◆ The data:
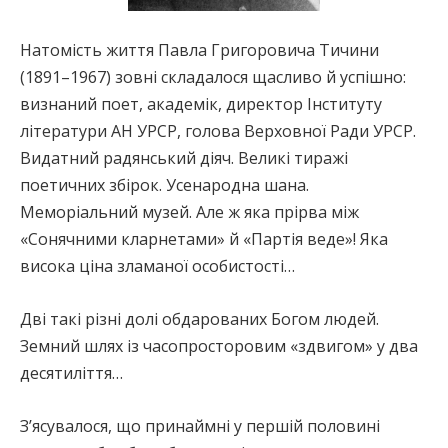
Натомість життя Павла Григоровича Тичини
(1891–1967) зовні складалося щасливо й успішно:
визнаний поет, академік, директор Інституту
літератури АН УРСР, голова Верховної Ради УРСР.
Видатний радянський діяч. Великі тиражі
поетичних збірок. Усенародна шана.
Меморіальний музей. Але ж яка прірва між
«Сонячними кларнетами» й «Партія веде»! Яка
висока ціна зламаної особистості…
Дві такі різні долі обдарованих Богом людей.
Земний шлях із часопросторовим «здвигом» у два
десятиліття…
З’ясувалося, що принаймні у першій половині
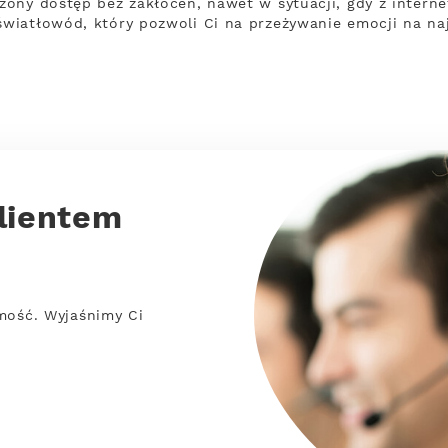
ony dostęp bez zakłóceń, nawet w sytuacji, gdy z interne
wiatłowód, który pozwoli Ci na przeżywanie emocji na na
lientem
mość. Wyjaśnimy Ci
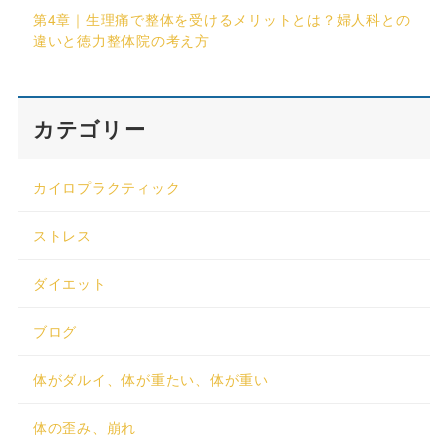
第4章｜生理痛で整体を受けるメリットとは？婦人科との
違いと徳力整体院の考え方
カテゴリー
カイロプラクティック
ストレス
ダイエット
ブログ
体がダルイ、体が重たい、体が重い
体の歪み、崩れ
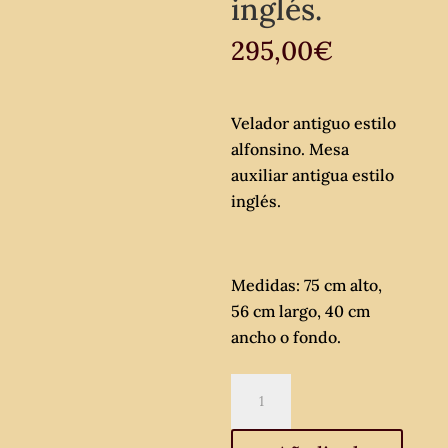
inglés.
295,00
€
Velador antiguo estilo
alfonsino. Mesa
auxiliar antigua estilo
inglés.
Medidas: 75 cm alto,
56 cm largo, 40 cm
ancho o fondo.
Velador
antiguo
estilo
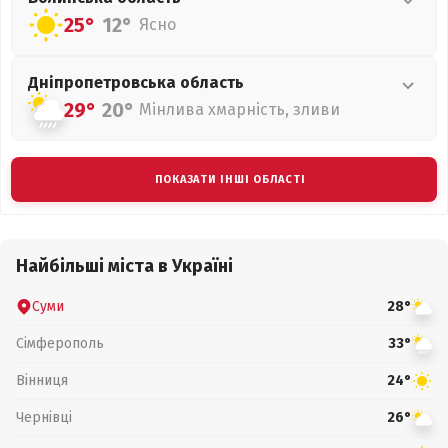
25°
12°
Ясно
Дніпропетровська
область
29°
20°
Мінлива хмарність, зливи
ПОКАЗАТИ ІНШІ ОБЛАСТІ
Найбільші міста в Україні
Суми
28°
Сімферополь
33°
Вінниця
24°
Чернівці
26°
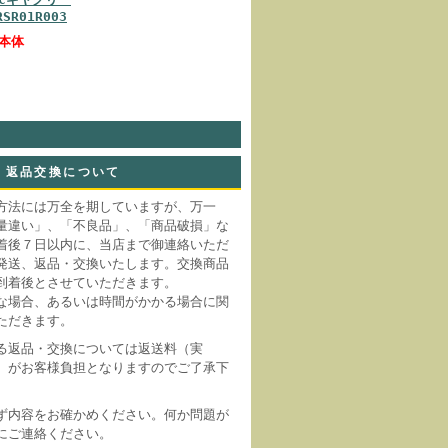
RSR01R003
(本体
返品交換について
方法には万全を期していますが、万一
量違い」、「不良品」、「商品破損」な
着後７日以内に、当店まで御連絡いただ
発送、返品・交換いたします。交換商品
到着後とさせていただきます。
な場合、あるいは時間がかかる場合に関
ただきます。
る返品・交換については返送料（実
）がお客様負担となりますのでご了承下
ず内容をお確かめください。何か問題が
にご連絡ください。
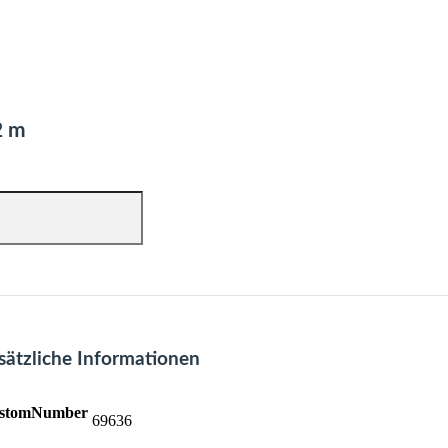
2 m
sätzliche Informationen
stomNumber
69636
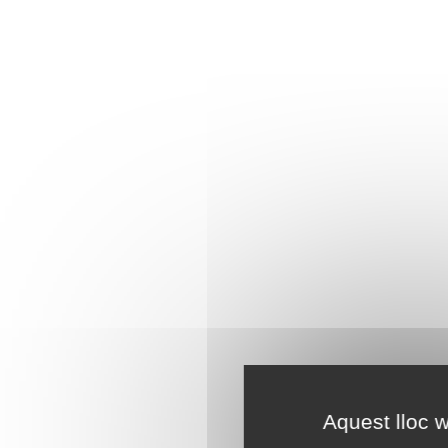
Aquest lloc w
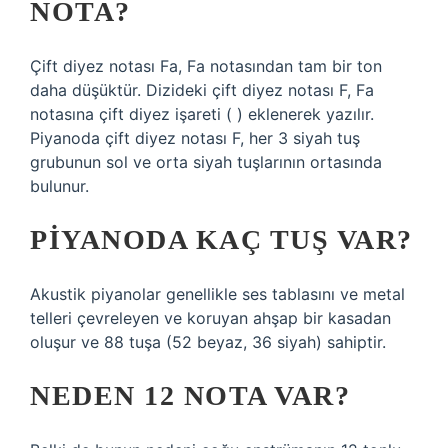
NOTA?
Çift diyez notası Fa, Fa notasından tam bir ton
daha düşüktür. Dizideki çift diyez notası F, Fa
notasına çift diyez işareti ( ) eklenerek yazılır.
Piyanoda çift diyez notası F, her 3 siyah tuş
grubunun sol ve orta siyah tuşlarının ortasında
bulunur.
PIYANODA KAÇ TUŞ VAR?
Akustik piyanolar genellikle ses tablasını ve metal
telleri çevreleyen ve koruyan ahşap bir kasadan
oluşur ve 88 tuşa (52 beyaz, 36 siyah) sahiptir.
NEDEN 12 NOTA VAR?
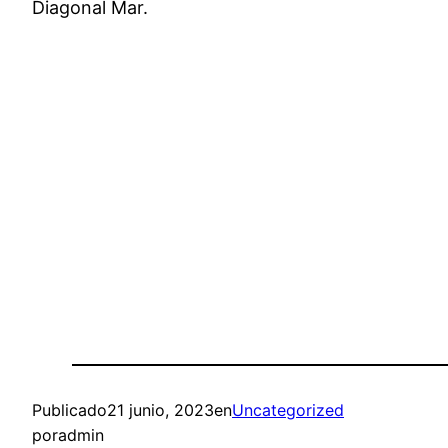
Diagonal Mar.
Publicado
21 junio, 2023
en
Uncategorized
por
admin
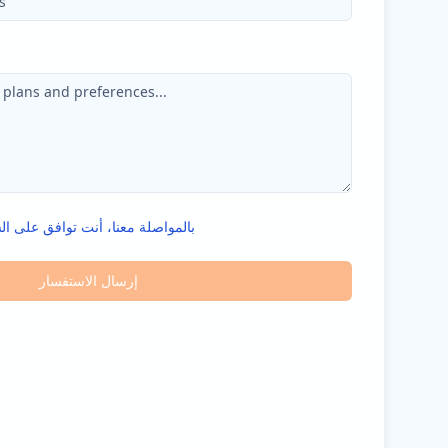
بالمواصلة معنا، أنت توافق على ال
إرسال الاستفسار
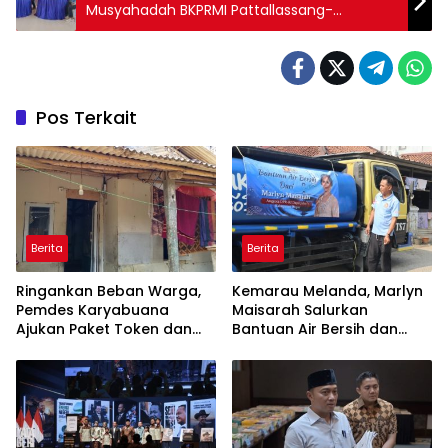
Musyahadah BKPRMI Pattallassang-
Tanakeke, Siapkan Generasi Qurani untuk
Takalar Maju
Pos Terkait
Berita
Berita
Ringankan Beban Warga,
Kemarau Melanda, Marlyn
Pemdes Karyabuana
Maisarah Salurkan
Ajukan Paket Token dan
Bantuan Air Bersih dan
Penurunan Daya Listrik ke
Toren untuk Warga
PLN
Babakan Madang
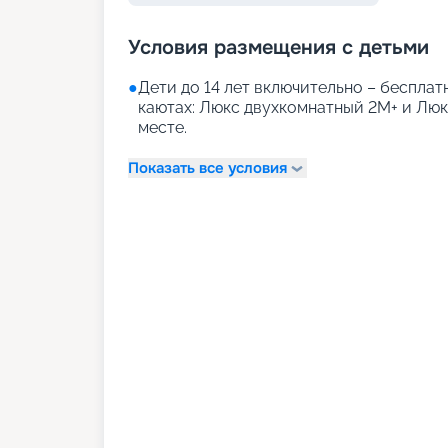
Условия размещения с детьми
●
Дети до 14 лет включительно – бесплатн
каютах: Люкс двухкомнатный 2М+ и Лю
месте.
Показать все условия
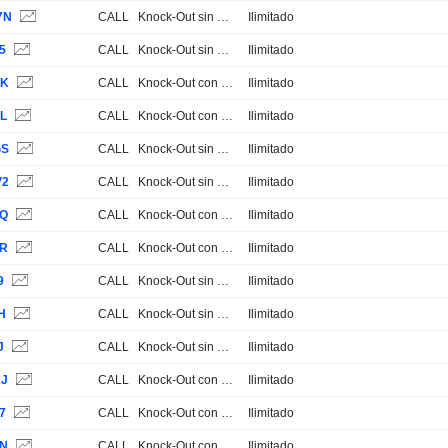
7N
CALL
Knock-Out sin Stop Loss
Ilimitado
5
CALL
Knock-Out sin Stop Loss
Ilimitado
VK
CALL
Knock-Out con Stop Loss
Ilimitado
DL
CALL
Knock-Out con Stop Loss
Ilimitado
GS
CALL
Knock-Out sin Stop Loss
Ilimitado
V2
CALL
Knock-Out sin Stop Loss
Ilimitado
0Q
CALL
Knock-Out con Stop Loss
Ilimitado
0R
CALL
Knock-Out con Stop Loss
Ilimitado
9
CALL
Knock-Out sin Stop Loss
Ilimitado
H
CALL
Knock-Out sin Stop Loss
Ilimitado
J
CALL
Knock-Out sin Stop Loss
Ilimitado
2J
CALL
Knock-Out con Stop Loss
Ilimitado
7
CALL
Knock-Out con Stop Loss
Ilimitado
GN
CALL
Knock-Out con Stop Loss
Ilimitado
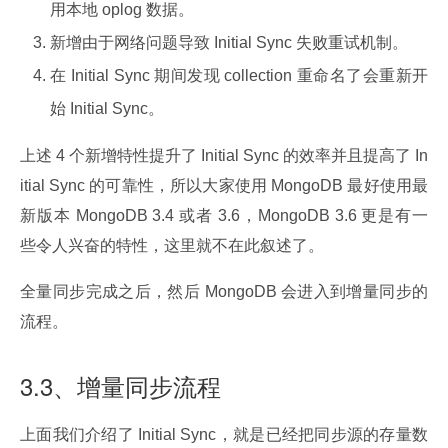
用本地 oplog 数据。
新增由于网络问题导致 Initial Sync 失败重试机制。
在 Initial Sync 期间发现 collection 重命名了会重新开
始 Initial Sync。
上述 4 个新增特性提升了 Initial Sync 的效率并且提高了 In
itial Sync 的可靠性，所以大家使用 MongoDB 最好使用最
新版本 MongoDB 3.4 或者 3.6，MongoDB 3.6 更是有一
些令人兴奋的特性，这里就不在此叙述了。
全量同步完成之后，然后 MongoDB 会进入到增量同步的
流程。
3.3、增量同步流程
上面我们介绍了 Initial Sync，就是已经把同步源的存量数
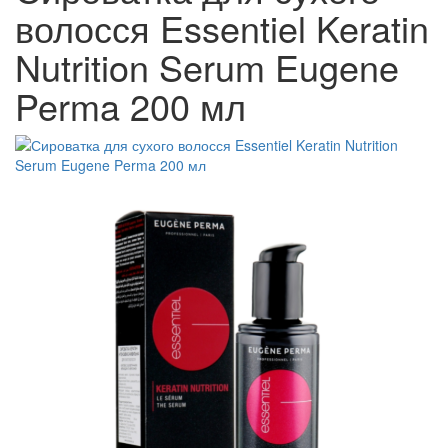
волосся Essentiel Keratin
Nutrition Serum Eugene
Perma 200 мл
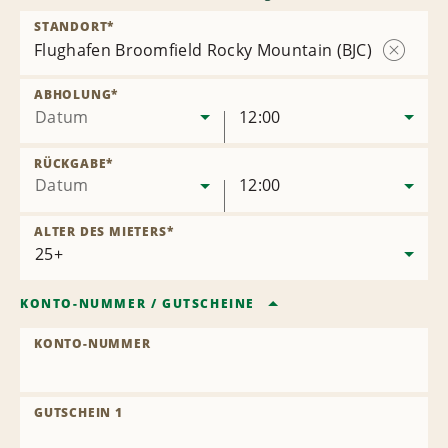
STANDORT
*
Flughafen Broomfield Rocky Mountain (BJC)
Station
entferne
ABHOLUNG
*
Datum
12:00
RÜCKGABE
*
Datum
12:00
ALTER DES MIETERS
*
KONTO-NUMMER
/
GUTSCHEINE
KONTO-NUMMER
GUTSCHEIN 1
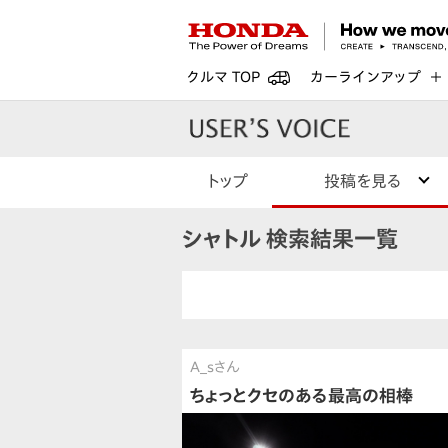
クルマ TOP
カーラインアップ
トップ
投稿を見る
シャトル 検索結果一覧
A_sさん
ちょっとクセのある最高の相棒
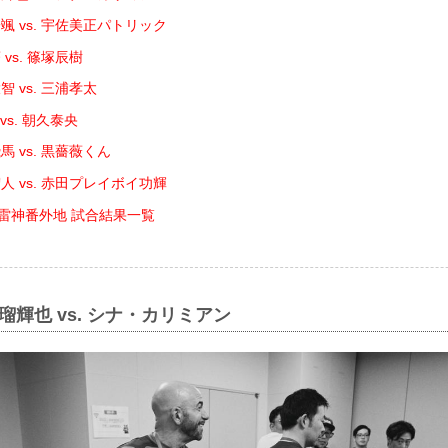
颯 vs. 宇佐美正パトリック
vs. 篠塚辰樹
 vs. 三浦孝太
vs. 朝久泰央
 vs. 黒薔薇くん
人 vs. 赤田プレイボイ功輝
DE 雷神番外地 試合結果一覧
瑠輝也 vs. シナ・カリミアン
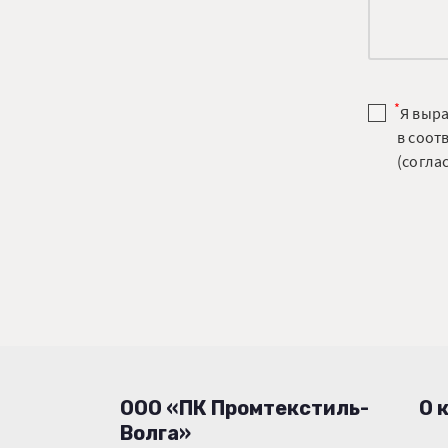
*
Я выр
в соот
(соглас
ООО «ПК Промтекстиль-
О 
Волга»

◆ What you have to do: Strip out the pictures and reproduce the remaining material above exactly.

◆ Exercise result:
Натомість життя Павла Григоровича Тичини
(1891–1967) зовні складалося щасливо й успішно:
визнаний поет, академік, директор Інституту
літератури АН УРСР, голова Верховної Ради УРСР.
Видатний радянський діяч. Великі тиражі
поетичних збірок. Усенародна шана.
Меморіальний музей. Але ж яка прірва між
«Сонячними кларнетами» й «Партія веде»! Яка
висока ціна зламаної особистості…
Дві такі різні долі обдарованих Богом людей.
Земний шлях із часопросторовим «здвигом» у два
десятиліття…
З’ясувалося, що принаймні у першій половині
ony dostęp bez zakłóceń, nawet w sytuacji, gdy z interne
wiatłowód, który pozwoli Ci na przeżywanie emocji na na
lientem
mość. Wyjaśnimy Ci
第4章｜生理痛で整体を受けるメリットとは？婦人科との
違いと徳力整体院の考え方
カテゴリー
カイロプラクティック
ストレス
ダイエット
ブログ
体がダルイ、体が重たい、体が重い
体の歪み、崩れ
inglés.
295,00
€
Velador antiguo estilo
alfonsino. Mesa
auxiliar antigua estilo
inglés.
Medidas: 75 cm alto,
56 cm largo, 40 cm
ancho o fondo.
Velador
antiguo
estilo
25°
12°
Ясно
Дніпропетровська
область
29°
20°
Мінлива хмарність, зливи
ПОКАЗАТИ ІНШІ ОБЛАСТІ
Найбільші міста в Україні
Суми
28°
Сімферополь
33°
Вінниця
24°
Чернівці
26°
RSR01R003
(本体
返品交換について
方法には万全を期していますが、万一
量違い」、「不良品」、「商品破損」な
着後７日以内に、当店まで御連絡いただ
発送、返品・交換いたします。交換商品
到着後とさせていただきます。
な場合、あるいは時間がかかる場合に関
ただきます。
る返品・交換については返送料（実
）がお客様負担となりますのでご了承下
ず内容をお確かめください。何か問題が
にご連絡ください。
2 m
sätzliche Informationen
stomNumber
69636
Aquest lloc w
NOTA?
Çift diyez notası Fa, Fa notasından tam bir ton
daha düşüktür. Dizideki çift diyez notası F, Fa
notasına çift diyez işareti ( ) eklenerek yazılır.
Piyanoda çift diyez notası F, her 3 siyah tuş
grubunun sol ve orta siyah tuşlarının ortasında
bulunur.
PIYANODA KAÇ TUŞ VAR?
Akustik piyanolar genellikle ses tablasını ve metal
telleri çevreleyen ve koruyan ahşap bir kasadan
oluşur ve 88 tuşa (52 beyaz, 36 siyah) sahiptir.
NEDEN 12 NOTA VAR?
Diagonal Mar.
Publicado
21 junio, 2023
en
Uncategorized
por
admin
بالمواصلة معنا، أنت توافق على ال
إرسال الاستفسار
Musyahadah BKPRMI Pattallassang-
Tanakeke, Siapkan Generasi Qurani untuk
Takalar Maju
Pos Terkait
Berita
Berita
Ringankan Beban Warga,
Kemarau Melanda, Marlyn
Pemdes Karyabuana
Maisarah Salurkan
Ajukan Paket Token dan
Bantuan Air Bersih dan
Penurunan Daya Listrik ke
Toren untuk Warga
PLN
Babakan Madang
Условия размещения с детьми
●
Дети до 14 лет включительно – бесплатн
каютах: Люкс двухкомнатный 2М+ и Лю
месте.
Показать все условия
7N
CALL
Knock-Out sin Stop Loss
Ilimitado
5
CALL
Knock-Out sin Stop Loss
Ilimitado
VK
CALL
Knock-Out con Stop Loss
Ilimitado
DL
CALL
Knock-Out con Stop Loss
Ilimitado
GS
CALL
Knock-Out sin Stop Loss
Ilimitado
V2
CALL
Knock-Out sin Stop Loss
Ilimitado
0Q
CALL
Knock-Out con Stop Loss
Ilimitado
0R
CALL
Knock-Out con Stop Loss
Ilimitado
9
CALL
Knock-Out sin Stop Loss
Ilimitado
H
CALL
Knock-Out sin Stop Loss
Ilimitado
J
CALL
Knock-Out sin Stop Loss
Ilimitado
2J
CALL
Knock-Out con Stop Loss
Ilimitado
7
CALL
Knock-Out con Stop Loss
Ilimitado
GN
CALL
Knock-Out con Stop Loss
Ilimitado
用本地 oplog 数据。
新增由于网络问题导致 Initial Sync 失败重试机制。
在 Initial Sync 期间发现 collection 重命名了会重新开
始 Initial Sync。
上述 4 个新增特性提升了 Initial Sync 的效率并且提高了 In
itial Sync 的可靠性，所以大家使用 MongoDB 最好使用最
新版本 MongoDB 3.4 或者 3.6，MongoDB 3.6 更是有一
些令人兴奋的特性，这里就不在此叙述了。
全量同步完成之后，然后 MongoDB 会进入到增量同步的
流程。
3.3、增量同步流程
上面我们介绍了 Initial Sync，就是已经把同步源的存量数
волосся Essentiel Keratin
Nutrition Serum Eugene
Perma 200 мл
STANDORT
*
Flughafen Broomfield Rocky Mountain (BJC)
Station
entferne
ABHOLUNG
*
Datum
12:00
RÜCKGABE
*
Datum
12:00
ALTER DES MIETERS
*
KONTO-NUMMER
/
GUTSCHEINE
KONTO-NUMMER
GUTSCHEIN 1
クルマ TOP
カーラインアップ
トップ
投稿を見る
シャトル 検索結果一覧
A_sさん
ちょっとクセのある最高の相棒
颯 vs. 宇佐美正パトリック
vs. 篠塚辰樹
 vs. 三浦孝太
vs. 朝久泰央
 vs. 黒薔薇くん
人 vs. 赤田プレイボイ功輝
DE 雷神番外地 試合結果一覧
瑠輝也 vs. シナ・カリミアン
*
Я выр
в соот
(соглас
ООО «ПК Промтекстиль-
О 
Волга»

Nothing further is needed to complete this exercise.